1330P - Updated results of the efficacy and safety of KN046 (a bispecific anti-PD-L1/CTLA-4) in patients with metastatic non-small cell lung cancer (NSCLC) who failed prior EGFR-TKI(s)
- Caicun Zhou (Shanghai, China)
Abstract
Background
KN046 is a novel bispecific antibody that inhibits both PD-L1/PD1 and CTLA-4/CD80/CD86 pathways. We previously showed the efficacy and safety of KN046 plus chemotherapy in advanced NSCLC with EGFR sensitivity mutation who progressed after tyrosine kinase inhibitor(s) (TKIs) from Cohort D of the phase II trial. Here, we report the updated survival and safety data.
Methods
This is an open-label, multi-center, multiple cohorts, single arm study to evaluate the efficacy, safety and tolerability of KN046 in NSCLC. Subjects with EGFR sensitizing mutation (Ex19del or L858R), who had failed from prior EGFR-TKI(s) without platinum-based chemotherapy were enrolled. All subjects enrolled received KN046 5 mg/kg Q3W combined with chemotherapy (Pemetrexed, 500 mg/m2, Q3W and carboplatin AUC5, Q3W), until disease progression, intolerable toxicity and other discontinuation criteria. Primary endpoint was objective confirmed response rate (ORR) per RECIST version 1.1.
Results
From Jan 7, 2020 to Dec 17, 2021, 26 patients with metastatic NSCLC were enrolled. The median follow-up was 17.8 months (95% CI, 13.0, 19.5) at the data cutoff of Jul 30, 2022. The ORR was 26.9% (7/26, 95% CI, 11.6,47.8%), DCR was 84.6% (22/26, 95% CI, 65.1, 95.6%) with 7 PR and 15 SD. The CBR was 38.5% (10/26, 95% CI, 20.2, 59.4%). The mPFS was 5.5 months (95% CI, 4.2, 6.8) and the mOS was 20.2 months (95% CI, 11.5, -). Grade 3 or higher TRAEs occurred in 15 (57.7%) of the 26 patients due to chemotherapy or KN046. The most common grade 3 or higher TRAEs were infusion reaction (5/26 [19.2%]), decreased platelet count (4/26 [15.4%]) and anemia (3/26 [11.5%]).
Conclusions
KN046 demonstrated encouraging OS benefit and a favorable safety profile in advanced NSCLC with EGFR sensitivity mutation who progressed after EGFR-TKI(s). Further study is warranted to confirm the clinical results.

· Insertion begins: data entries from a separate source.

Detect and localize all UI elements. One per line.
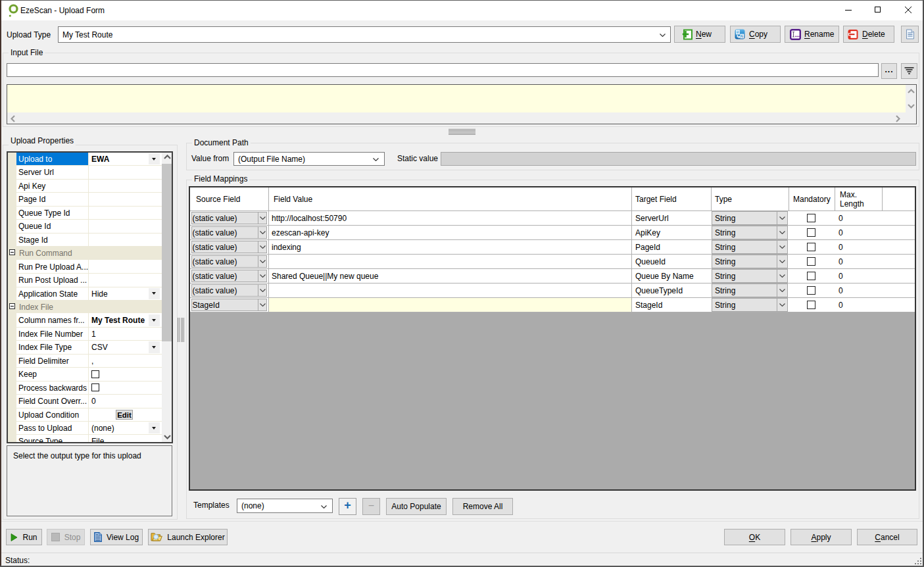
- svg-text:1: 1: [737, 30, 739, 34]
- svg-text:2: 2: [741, 34, 743, 38]
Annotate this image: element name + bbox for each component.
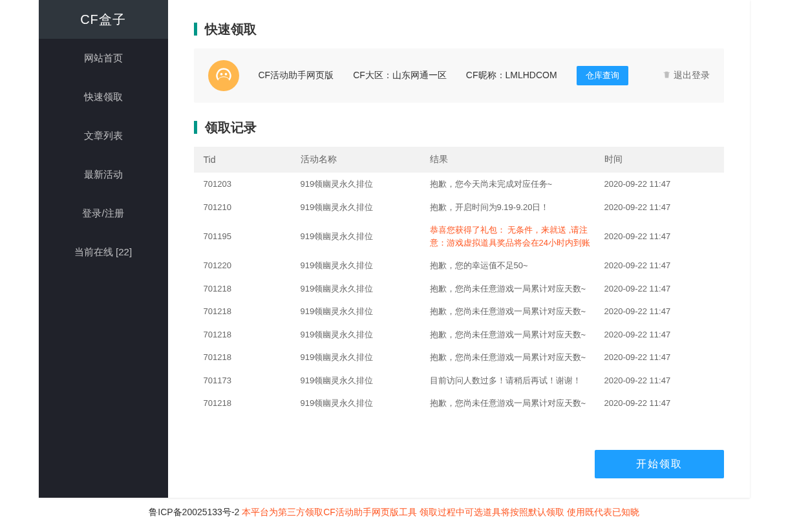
footer: 鲁ICP备20025133号-2 本平台为第三方领取CF活动助手网页版工具 领取…: [39, 507, 750, 518]
cell-tid: 701218: [204, 305, 301, 318]
cell-result: 目前访问人数过多！请稍后再试！谢谢！: [430, 374, 604, 387]
table-row: 701218919领幽灵永久排位抱歉，您尚未任意游戏一局累计对应天数~2020-…: [194, 323, 724, 346]
cell-time: 2020-09-22 11:47: [604, 328, 714, 341]
cell-activity: 919领幽灵永久排位: [301, 328, 430, 341]
table-header: Tid 活动名称 结果 时间: [194, 147, 724, 173]
cell-result: 恭喜您获得了礼包： 无条件，来就送 ,请注意：游戏虚拟道具奖品将会在24小时内到…: [430, 224, 604, 249]
col-time: 时间: [604, 154, 714, 165]
depot-query-button[interactable]: 仓库查询: [577, 66, 628, 85]
sidebar: CF盒子 网站首页快速领取文章列表最新活动登录/注册当前在线 [22]: [39, 0, 168, 498]
logout-link[interactable]: 退出登录: [663, 70, 710, 81]
action-bar: 开始领取: [194, 450, 724, 478]
avatar-icon: [208, 60, 239, 91]
cell-activity: 919领幽灵永久排位: [301, 178, 430, 191]
info-bar: CF活动助手网页版 CF大区：山东网通一区 CF昵称：LMLHDCOM 仓库查询…: [194, 48, 724, 103]
cell-time: 2020-09-22 11:47: [604, 282, 714, 295]
cell-result: 抱歉，您尚未任意游戏一局累计对应天数~: [430, 282, 604, 295]
cell-activity: 919领幽灵永久排位: [301, 201, 430, 214]
col-tid: Tid: [204, 154, 301, 165]
cell-time: 2020-09-22 11:47: [604, 305, 714, 318]
nav-list: 网站首页快速领取文章列表最新活动登录/注册当前在线 [22]: [39, 39, 168, 271]
cell-tid: 701173: [204, 374, 301, 387]
table-body[interactable]: 701203919领幽灵永久排位抱歉，您今天尚未完成对应任务~2020-09-2…: [194, 173, 724, 418]
cell-tid: 701218: [204, 397, 301, 410]
sidebar-item-4[interactable]: 登录/注册: [39, 194, 168, 233]
cell-tid: 701218: [204, 282, 301, 295]
section-records-title: 领取记录: [194, 121, 724, 134]
cell-tid: 701218: [204, 328, 301, 341]
cell-activity: 919领幽灵永久排位: [301, 374, 430, 387]
svg-point-0: [220, 73, 222, 76]
start-claim-button[interactable]: 开始领取: [595, 450, 724, 478]
logout-label: 退出登录: [674, 70, 710, 81]
table-row: 701195919领幽灵永久排位恭喜您获得了礼包： 无条件，来就送 ,请注意：游…: [194, 218, 724, 254]
cell-time: 2020-09-22 11:47: [604, 230, 714, 243]
main-panel: 快速领取 CF活动助手网页版 CF大区：山东网通一区 CF昵称：LMLHDCOM…: [168, 0, 750, 498]
cell-tid: 701195: [204, 230, 301, 243]
cell-result: 抱歉，您尚未任意游戏一局累计对应天数~: [430, 351, 604, 364]
app-window: CF盒子 网站首页快速领取文章列表最新活动登录/注册当前在线 [22] 快速领取…: [39, 0, 750, 498]
sidebar-item-5[interactable]: 当前在线 [22]: [39, 233, 168, 271]
cell-time: 2020-09-22 11:47: [604, 397, 714, 410]
cell-tid: 701220: [204, 259, 301, 272]
table-row: 701203919领幽灵永久排位抱歉，您今天尚未完成对应任务~2020-09-2…: [194, 173, 724, 196]
footer-icp[interactable]: 鲁ICP备20025133号-2: [149, 507, 242, 517]
cell-result: 抱歉，您今天尚未完成对应任务~: [430, 178, 604, 191]
col-result: 结果: [430, 154, 604, 165]
cell-time: 2020-09-22 11:47: [604, 201, 714, 214]
info-zone: CF大区：山东网通一区: [353, 70, 447, 81]
sidebar-item-2[interactable]: 文章列表: [39, 116, 168, 155]
trash-icon: [663, 70, 671, 81]
cell-result: 抱歉，您的幸运值不足50~: [430, 259, 604, 272]
cell-activity: 919领幽灵永久排位: [301, 282, 430, 295]
cell-result: 抱歉，您尚未任意游戏一局累计对应天数~: [430, 328, 604, 341]
cell-time: 2020-09-22 11:47: [604, 178, 714, 191]
cell-result: 抱歉，您尚未任意游戏一局累计对应天数~: [430, 305, 604, 318]
table-row: 701220919领幽灵永久排位抱歉，您的幸运值不足50~2020-09-22 …: [194, 254, 724, 277]
cell-activity: 919领幽灵永久排位: [301, 305, 430, 318]
table-row: 701218919领幽灵永久排位抱歉，您尚未任意游戏一局累计对应天数~2020-…: [194, 346, 724, 369]
cell-result: 抱歉，开启时间为9.19-9.20日！: [430, 201, 604, 214]
cell-time: 2020-09-22 11:47: [604, 351, 714, 364]
cell-time: 2020-09-22 11:47: [604, 374, 714, 387]
sidebar-item-0[interactable]: 网站首页: [39, 39, 168, 78]
info-nick: CF昵称：LMLHDCOM: [466, 70, 557, 81]
table-row: 701218919领幽灵永久排位抱歉，您尚未任意游戏一局累计对应天数~2020-…: [194, 300, 724, 323]
table-row: 701210919领幽灵永久排位抱歉，开启时间为9.19-9.20日！2020-…: [194, 196, 724, 219]
cell-activity: 919领幽灵永久排位: [301, 397, 430, 410]
cell-activity: 919领幽灵永久排位: [301, 351, 430, 364]
footer-warning: 本平台为第三方领取CF活动助手网页版工具 领取过程中可选道具将按照默认领取 使用…: [242, 507, 639, 517]
table-row: 701183919领幽灵永久排位恭喜您获得了礼包： 特权礼包 ,请注意：游戏虚拟…: [194, 415, 724, 419]
cell-activity: 919领幽灵永久排位: [301, 230, 430, 243]
col-activity: 活动名称: [301, 154, 430, 165]
records-table: Tid 活动名称 结果 时间 701203919领幽灵永久排位抱歉，您今天尚未完…: [194, 147, 724, 437]
cell-result: 抱歉，您尚未任意游戏一局累计对应天数~: [430, 397, 604, 410]
table-row: 701218919领幽灵永久排位抱歉，您尚未任意游戏一局累计对应天数~2020-…: [194, 392, 724, 415]
cell-activity: 919领幽灵永久排位: [301, 259, 430, 272]
sidebar-item-3[interactable]: 最新活动: [39, 155, 168, 194]
cell-time: 2020-09-22 11:47: [604, 259, 714, 272]
cell-tid: 701210: [204, 201, 301, 214]
table-row: 701218919领幽灵永久排位抱歉，您尚未任意游戏一局累计对应天数~2020-…: [194, 277, 724, 301]
info-helper: CF活动助手网页版: [259, 70, 334, 81]
section-quick-title: 快速领取: [194, 23, 724, 36]
table-row: 701173919领幽灵永久排位目前访问人数过多！请稍后再试！谢谢！2020-0…: [194, 369, 724, 392]
cell-tid: 701203: [204, 178, 301, 191]
svg-point-1: [224, 73, 227, 76]
brand-title: CF盒子: [39, 0, 168, 39]
cell-tid: 701218: [204, 351, 301, 364]
sidebar-item-1[interactable]: 快速领取: [39, 78, 168, 116]
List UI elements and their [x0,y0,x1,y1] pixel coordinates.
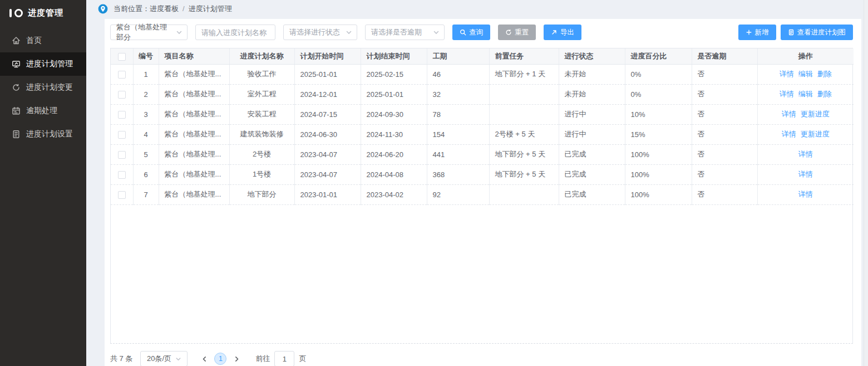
add-button-label: 新增 [755,28,769,37]
reset-button[interactable]: 重置 [498,25,536,40]
goto-page-input[interactable] [274,351,294,366]
cell-overdue: 否 [692,84,757,104]
prev-page-button[interactable] [198,351,211,366]
cell-plan: 验收工作 [229,64,294,84]
edit-link[interactable]: 编辑 [798,70,813,78]
cell-overdue: 否 [692,164,757,184]
cell-duration: 46 [427,64,489,84]
detail-link[interactable]: 详情 [798,170,813,178]
sidebar-item-plan-manage[interactable]: 进度计划管理 [0,52,86,76]
cell-status: 已完成 [559,144,625,164]
delete-link[interactable]: 删除 [817,70,832,78]
cell-duration: 92 [427,184,489,204]
update-progress-link[interactable]: 更新进度 [801,130,830,138]
detail-link[interactable]: 详情 [780,70,794,78]
table-row: 5 紫台（地基处理... 2号楼 2023-04-07 2024-06-20 4… [111,144,854,164]
search-button-label: 查询 [469,28,483,37]
plus-icon [746,29,752,36]
cell-duration: 154 [427,124,489,144]
edit-link[interactable]: 编辑 [798,90,813,98]
logo-circle-icon [14,9,23,17]
col-overdue: 是否逾期 [692,48,757,64]
search-button[interactable]: 查询 [452,25,490,40]
plan-change-icon [12,83,21,92]
cell-end: 2024-11-30 [361,124,427,144]
sidebar-item-home[interactable]: 首页 [0,29,86,52]
cell-num: 5 [133,144,159,164]
breadcrumb-link-dashboard[interactable]: 进度看板 [150,4,179,13]
chevron-left-icon [201,356,208,362]
plan-name-input-wrap [195,25,275,40]
sidebar-item-label: 首页 [26,36,42,46]
sidebar-item-plan-change[interactable]: 进度计划变更 [0,76,86,99]
cell-duration: 78 [427,104,489,124]
row-checkbox[interactable] [118,71,126,79]
update-progress-link[interactable]: 更新进度 [801,110,830,118]
cell-pretask: 2号楼 + 5 天 [489,124,559,144]
row-checkbox[interactable] [118,111,126,119]
location-pin-icon [98,4,108,14]
sidebar-item-overdue[interactable]: 逾期处理 [0,99,86,123]
col-status: 进行状态 [559,48,625,64]
plan-name-input[interactable] [201,28,270,37]
col-percent: 进度百分比 [625,48,692,64]
row-checkbox[interactable] [118,191,126,199]
page-number-1[interactable]: 1 [214,353,226,365]
detail-link[interactable]: 详情 [782,110,796,118]
overdue-select-placeholder: 请选择是否逾期 [371,27,422,37]
cell-start: 2024-12-01 [294,84,361,104]
logo-bar-icon [9,9,12,17]
overdue-select[interactable]: 请选择是否逾期 [365,25,445,40]
detail-link[interactable]: 详情 [780,90,794,98]
col-plan: 进度计划名称 [229,48,294,64]
app-logo: 进度管理 [0,0,86,26]
row-checkbox[interactable] [118,151,126,159]
detail-link[interactable]: 详情 [798,190,813,198]
sidebar-item-plan-settings[interactable]: 进度计划设置 [0,123,86,146]
cell-end: 2024-04-08 [361,164,427,184]
select-all-checkbox[interactable] [118,53,126,61]
cell-percent: 10% [625,104,692,124]
cell-pretask: 地下部分 + 1 天 [489,64,559,84]
cell-start: 2023-04-07 [294,164,361,184]
cell-num: 7 [133,184,159,204]
cell-duration: 368 [427,164,489,184]
row-checkbox[interactable] [118,91,126,99]
cell-status: 未开始 [559,84,625,104]
cell-end: 2025-01-01 [361,84,427,104]
cell-status: 已完成 [559,164,625,184]
cell-project: 紫台（地基处理... [159,164,229,184]
chevron-down-icon [346,29,352,36]
detail-link[interactable]: 详情 [798,150,813,158]
col-operation: 操作 [757,48,854,64]
delete-link[interactable]: 删除 [817,90,832,98]
table-row: 7 紫台（地基处理... 地下部分 2023-01-01 2023-04-02 … [111,184,854,204]
cell-status: 进行中 [559,124,625,144]
cell-pretask [489,184,559,204]
chevron-down-icon [175,356,181,362]
cell-overdue: 否 [692,124,757,144]
next-page-button[interactable] [230,351,243,366]
status-select[interactable]: 请选择进行状态 [283,25,357,40]
row-checkbox[interactable] [118,131,126,139]
cell-start: 2024-07-15 [294,104,361,124]
export-button[interactable]: 导出 [544,25,581,40]
filter-toolbar: 紫台（地基处理部分 请选择进行状态 请选择是否逾期 查询 重置 导出 [110,25,853,40]
detail-link[interactable]: 详情 [782,130,796,138]
row-checkbox[interactable] [118,171,126,179]
page-size-select[interactable]: 20条/页 [140,351,188,366]
add-button[interactable]: 新增 [738,25,776,40]
table-header-row: 编号 项目名称 进度计划名称 计划开始时间 计划结束时间 工期 前置任务 进行状… [111,48,854,64]
sidebar: 进度管理 首页 进度计划管理 进度计划变更 逾期处理 进度计划设置 [0,0,86,366]
cell-plan: 1号楼 [229,164,294,184]
project-select[interactable]: 紫台（地基处理部分 [110,25,188,40]
page-scrollbar[interactable] [864,0,868,366]
content-card: 紫台（地基处理部分 请选择进行状态 请选择是否逾期 查询 重置 导出 [105,19,861,366]
export-arrow-icon [551,29,558,36]
cell-start: 2023-04-07 [294,144,361,164]
view-plan-chart-button[interactable]: 查看进度计划图 [781,25,854,40]
cell-percent: 15% [625,124,692,144]
cell-project: 紫台（地基处理... [159,84,229,104]
plan-manage-icon [12,60,21,69]
col-end: 计划结束时间 [361,48,427,64]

Clinical trial identification
NCT03838848.
Editorial acknowledgement
Writing support was provided by Jiangsu Alphamab Biopharmaceuticals, Co., Ltd., funded by Jiangsu Alphamab Biopharmaceuticals, Co., Ltd.
Legal entity responsible for the study
Jiangsu Alphamab Biopharmaceuticals, Co., Ltd.
Funding
Jiangsu Alphamab Biopharmaceuticals, Co., Ltd.
Disclosure
C. Zhou: Financial Interests, Personal, Invited Speaker, Honoraria: Eli Lily, Roche, Sanofi, Qilu Pharma, Hengrui, Innovent Biologics, C-Stone, Luye Pharma, TopAlliance Biosciences Inc; Financial Interests, Personal, Invited Speaker, BI: BI; Financial Interests, Personal, Invited Speaker, MSD: MSD; Financial Interests, Personal, Advisory Board, Advisor: Amoy Diagnostics. All other authors have declared no conflicts of interest.